Mass spectrometers are not the only large proteomics instruments to be shrinking in size these days: The equivalent of a giant synchrotron light source used in high-throughput protein structure determination can now fit on a laboratory desktop, according to Palo Alto, Calif. start-up Lyncean Technologies.

Lyncean, founded in 2001 by Stanford professor Ronald Ruth and two staff members from the Stanford Linear Accelerator Center, developed the technology based on research that Ruth conducted at Stanford, where he is now on a part-time leave of absence.

Ruth, who is the president of Lyncean, announced at the Keystone Symposia on Structural Genomics in Snowbird, Utah, this week that the company will begin in-house testing early next year of a pre-production prototype for a tabletop X-ray source.

Ruth told ProteoMonitor that the source, which he says is roughly 100 times more intense than common laboratory sources, boasts flux capabilities “comparable to some of the most highly productive beamlines” at synchrotron facilities such as the Advance Photon Source at Argonne National Laboratory; and resolution capabilities comparable to many such beamlines, as well. He said that the instrument is being targeted to “the entire X-ray science community,” but that academic laboratories will likely make up the bulk of the initial customers. Lyncean will begin taking orders for the instruments during the testing process, and will accept “inquiries” prior to that.

The X-ray source combines an electron beam and a laser beam to get essentially the same effect as the bright traditional synchrotron sources, but without using the giant magnets employed in larger sources, according to the company’s website. The total X-ray power is also much smaller, a characteristic that simplifies the complex heating and radiation shielding required for the larger instruments.

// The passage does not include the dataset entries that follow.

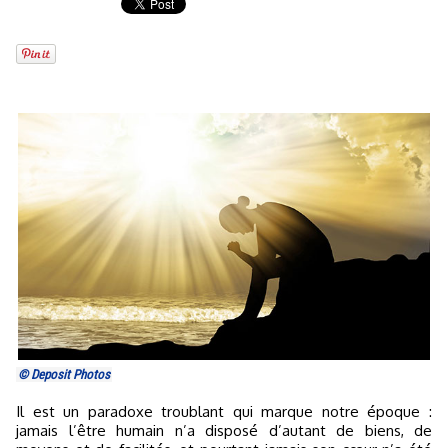
© Deposit Photos
Il est un paradoxe troublant qui marque notre époque :
jamais l’être humain n’a disposé d’autant de biens, de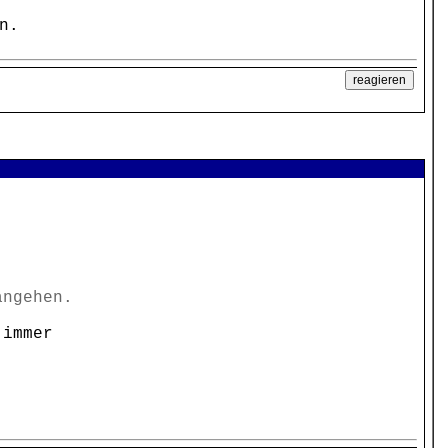
n.
angehen.
 immer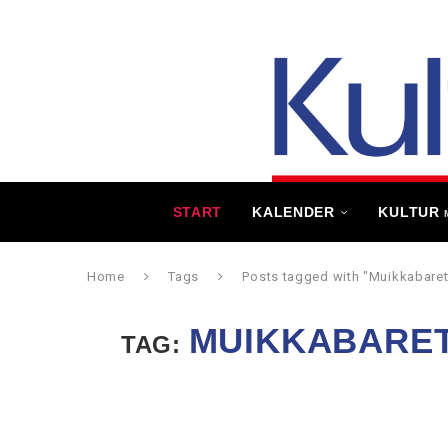
START
KALENDER
KULTUR
Home
Tags
Posts tagged with "Muikkabaret
MUIKKABARET
TAG:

The work at Lyncean was funded entirely by founder money and SBIR grants courtesy of the National Institute of General Medical Sciences’ Protein Structure Initiative — which earlier this month released funding details for its $75 million per year, five-year production-phase projects (see PM 2-13-04, 4-9-04). Ruth said that the company has so far received $1.4 million in SBIR Phase I funding and over $6 million — spread out over two years — in Phase II funding from the PSI funding pool.

NIGMS staff scientist Charles Edmonds told ProteoMonitor that the institute was interested in Ruth’s technology because NIGMS already funds scientists, particularly through the PSI, who rely on synchrotron radiation. “The prospect of being able to have that advantage, if not in a home laboratory setting, at least in a more distributed fashion … would have been of interest to [NIGMS] no matter what,” Edmonds said. “Plus, I can speak personally: I think this is really neat!”

One of the PSI’s goals is to increase the throughput of protein structure determination, and Ruth said his instrument does that by dramatically increasing access to beamline-quality X-rays. “The flux is high, but more importantly, it’s yours 24 hours a day. … All of the techniques that are being developed for high throughput structural genomics can be applied with this source,” he said.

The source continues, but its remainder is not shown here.